Vol. VI, No. 4, Spring 1993

About this issue

How Much Land Do You Have?

by Robert Flanders


All Ozarkers are farmers at heart. A student in an Ozarks history class once told me she had learned the secret of her father's obsession with his lawn. He was a life-long railroad employee, now a town dweller, but one possessing an Ozarker' s rural roots. His yard, she discovered, was the only "farm" left to him. Every blade of grass was a part of his "crop."

What is an Ozarks farmer? I remember hearing a lady who was a native to one of those fertile Missouri River counties (where every year great quantities of corn and beans and peas and hay are grown) deny that farming even existed in the Ozarks. In her own genteel way she seemed to be saying, whatever the hillbillies do down there among the rocks, it doesn't include farming!

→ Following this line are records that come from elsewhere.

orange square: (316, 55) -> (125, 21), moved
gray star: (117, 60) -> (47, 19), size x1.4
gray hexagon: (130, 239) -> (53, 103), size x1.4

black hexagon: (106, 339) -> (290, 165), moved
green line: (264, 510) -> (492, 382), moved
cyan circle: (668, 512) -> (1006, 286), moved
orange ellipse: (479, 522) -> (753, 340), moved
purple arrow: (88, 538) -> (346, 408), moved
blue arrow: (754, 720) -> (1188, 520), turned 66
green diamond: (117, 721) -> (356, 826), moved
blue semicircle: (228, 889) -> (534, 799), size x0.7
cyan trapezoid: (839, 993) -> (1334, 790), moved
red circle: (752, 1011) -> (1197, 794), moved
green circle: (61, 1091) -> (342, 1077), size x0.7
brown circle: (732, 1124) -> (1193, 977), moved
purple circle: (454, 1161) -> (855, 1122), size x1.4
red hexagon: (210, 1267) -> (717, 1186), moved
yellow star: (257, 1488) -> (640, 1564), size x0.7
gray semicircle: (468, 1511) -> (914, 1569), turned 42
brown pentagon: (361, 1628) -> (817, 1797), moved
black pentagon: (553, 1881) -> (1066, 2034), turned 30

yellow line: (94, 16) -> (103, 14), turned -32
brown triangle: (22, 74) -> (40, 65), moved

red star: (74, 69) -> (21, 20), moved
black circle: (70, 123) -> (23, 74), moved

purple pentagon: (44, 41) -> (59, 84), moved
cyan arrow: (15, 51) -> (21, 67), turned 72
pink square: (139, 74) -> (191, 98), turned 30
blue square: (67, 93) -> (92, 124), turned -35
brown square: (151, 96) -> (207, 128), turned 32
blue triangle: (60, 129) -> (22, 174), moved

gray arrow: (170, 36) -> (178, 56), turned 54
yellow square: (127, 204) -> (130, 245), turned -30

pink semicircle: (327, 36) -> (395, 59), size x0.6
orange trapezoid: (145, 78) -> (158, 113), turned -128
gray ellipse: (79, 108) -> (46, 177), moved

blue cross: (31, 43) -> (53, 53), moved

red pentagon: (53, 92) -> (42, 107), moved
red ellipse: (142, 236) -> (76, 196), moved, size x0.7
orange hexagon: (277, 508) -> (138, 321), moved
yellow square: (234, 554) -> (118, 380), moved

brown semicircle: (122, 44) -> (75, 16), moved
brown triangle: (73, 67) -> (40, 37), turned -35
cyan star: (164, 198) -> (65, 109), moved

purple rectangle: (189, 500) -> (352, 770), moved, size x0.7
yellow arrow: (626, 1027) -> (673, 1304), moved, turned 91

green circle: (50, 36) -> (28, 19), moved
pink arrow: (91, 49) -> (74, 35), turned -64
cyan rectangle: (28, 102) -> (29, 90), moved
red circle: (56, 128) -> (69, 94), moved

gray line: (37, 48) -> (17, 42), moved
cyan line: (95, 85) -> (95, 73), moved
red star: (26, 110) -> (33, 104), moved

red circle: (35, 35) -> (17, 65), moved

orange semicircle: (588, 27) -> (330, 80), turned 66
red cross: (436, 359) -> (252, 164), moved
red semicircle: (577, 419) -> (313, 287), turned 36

To her, farms meant row crops. Of that kind of farm, we have few indeed. Ozarks farmers are, and always have been, stockmen, gardeners, and gatherers. They pasture animals--from sheep and goats to hogs and beef cattle; they garden--including orchards, and once upon a time, tobacco; and they gather--from deer, turkey, and fish to nuts, berries, and greens. ("Poke salad" is still canned commercially in Blytheville, Arkansas.) Ozarkers do not boast of their so-many-hundred-bushels of corn per acre, or their tons of soybeans shipped. They do talk about their tomatoes and cabbages, their steers and chickens, their horses and mules. They remark of the gooseberries and blackberries coming on.

The Ozarks has always been a rural region. It still is. But unlike the great commercial agriculture regions on our borders and flanks, our rural economy has been divided: lead, zinc, and iron mining; timbering, including charcoal burning; market hunting; and our peculiar forms of agriculture. For the last century, add tourism. Add also transport, including stock-driving, wagon freighting, railroading, and truck driving. Ozarkers have worked easily in any combination of these enterprises. Some, probably, have worked at most of them during a lifetime. But any combination surely included some aspect of farming.

When my wife and I bought a place "out in the country" to build upon in the 1970s, we chose it for its trees, its slope, its quietude, and its orientation to the sun. None of which much interested our Ozarks acquaintances. Their question was, "How much land do you have?"